● Data provided
++++

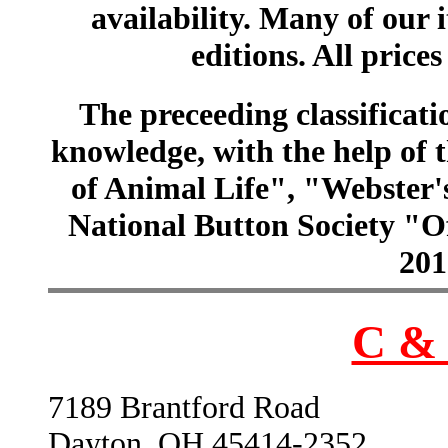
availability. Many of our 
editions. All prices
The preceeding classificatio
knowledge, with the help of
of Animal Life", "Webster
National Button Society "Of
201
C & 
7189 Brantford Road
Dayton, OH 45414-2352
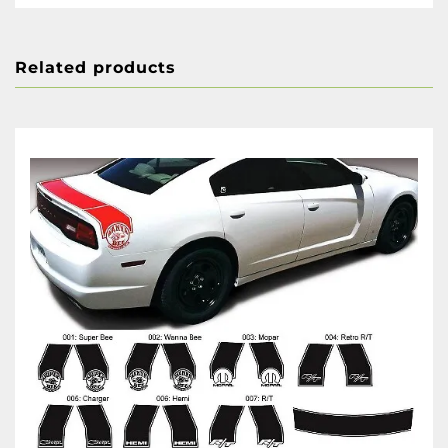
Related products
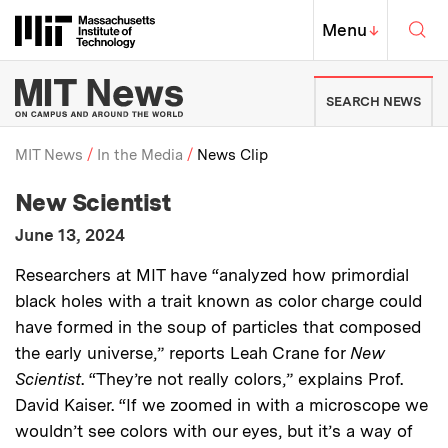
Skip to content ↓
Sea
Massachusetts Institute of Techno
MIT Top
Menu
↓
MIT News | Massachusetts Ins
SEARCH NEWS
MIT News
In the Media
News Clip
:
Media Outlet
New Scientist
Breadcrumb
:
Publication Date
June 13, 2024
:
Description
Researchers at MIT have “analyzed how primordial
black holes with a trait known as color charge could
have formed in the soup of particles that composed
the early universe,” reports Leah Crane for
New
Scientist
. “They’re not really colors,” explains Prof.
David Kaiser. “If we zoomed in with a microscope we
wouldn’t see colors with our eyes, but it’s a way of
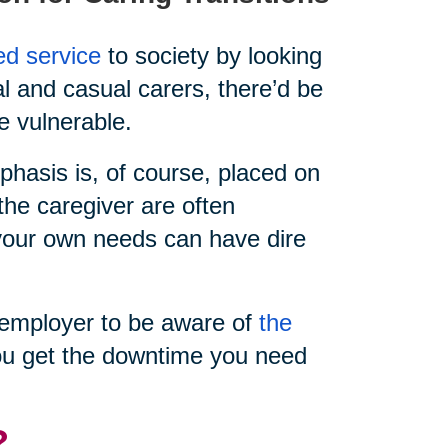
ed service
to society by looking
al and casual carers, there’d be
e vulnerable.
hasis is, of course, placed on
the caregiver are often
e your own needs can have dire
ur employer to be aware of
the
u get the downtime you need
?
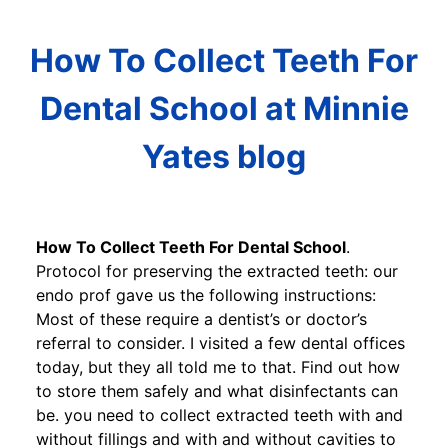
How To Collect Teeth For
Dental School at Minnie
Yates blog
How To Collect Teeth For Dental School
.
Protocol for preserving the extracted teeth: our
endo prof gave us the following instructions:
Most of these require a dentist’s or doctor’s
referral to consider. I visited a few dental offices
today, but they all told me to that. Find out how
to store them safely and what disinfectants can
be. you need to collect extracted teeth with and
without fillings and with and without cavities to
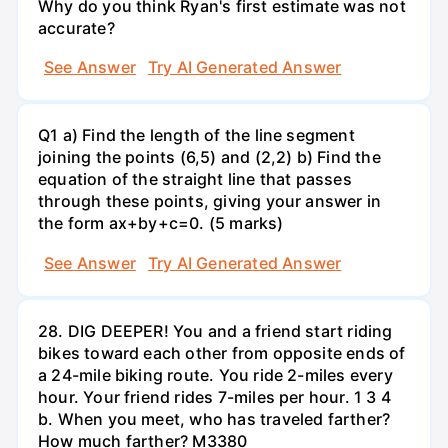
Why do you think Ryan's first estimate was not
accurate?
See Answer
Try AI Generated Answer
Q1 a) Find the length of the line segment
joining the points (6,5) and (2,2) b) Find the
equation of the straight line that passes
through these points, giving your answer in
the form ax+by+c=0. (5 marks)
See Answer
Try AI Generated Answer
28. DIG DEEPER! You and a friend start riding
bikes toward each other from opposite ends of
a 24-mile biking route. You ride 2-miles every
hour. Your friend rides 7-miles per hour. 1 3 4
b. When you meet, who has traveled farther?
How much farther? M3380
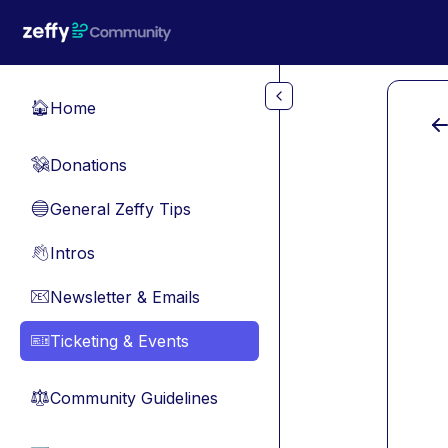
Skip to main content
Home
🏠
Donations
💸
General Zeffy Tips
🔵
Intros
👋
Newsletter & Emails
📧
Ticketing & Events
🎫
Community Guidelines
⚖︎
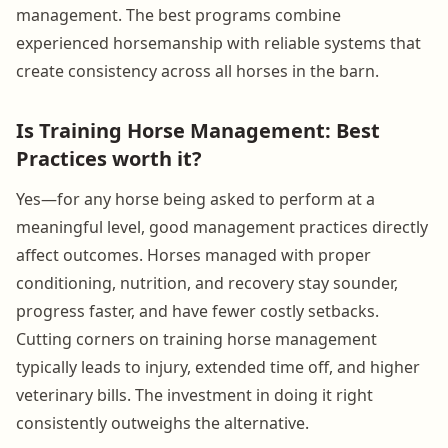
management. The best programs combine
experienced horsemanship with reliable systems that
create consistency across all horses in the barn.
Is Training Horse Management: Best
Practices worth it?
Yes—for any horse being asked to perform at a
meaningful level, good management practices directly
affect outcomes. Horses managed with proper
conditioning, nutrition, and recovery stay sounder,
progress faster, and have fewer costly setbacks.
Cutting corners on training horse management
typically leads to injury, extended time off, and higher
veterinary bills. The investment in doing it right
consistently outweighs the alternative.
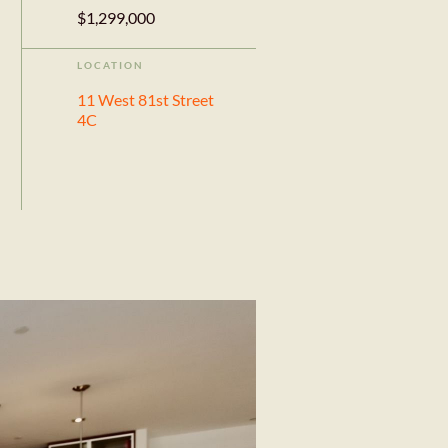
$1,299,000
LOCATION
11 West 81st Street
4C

++++

● About this task
All lines from the one holding "Skip to main content" through the last line of the entries, and nothing else, are to be output exactly; leave out the pictures.

● Answer section
Skip to main content
Home
🏠
Donations
💸
General Zeffy Tips
🔵
Intros
👋
Newsletter & Emails
📧
Ticketing & Events
🎫
Community Guidelines
⚖︎
management. The best programs combine
experienced horsemanship with reliable systems that
create consistency across all horses in the barn.
Is Training Horse Management: Best
Practices worth it?
Yes—for any horse being asked to perform at a
meaningful level, good management practices directly
affect outcomes. Horses managed with proper
conditioning, nutrition, and recovery stay sounder,
progress faster, and have fewer costly setbacks.
Cutting corners on training horse management
typically leads to injury, extended time off, and higher
veterinary bills. The investment in doing it right
consistently outweighs the alternative.
$1,299,000
LOCATION
11 West 81st Street
4C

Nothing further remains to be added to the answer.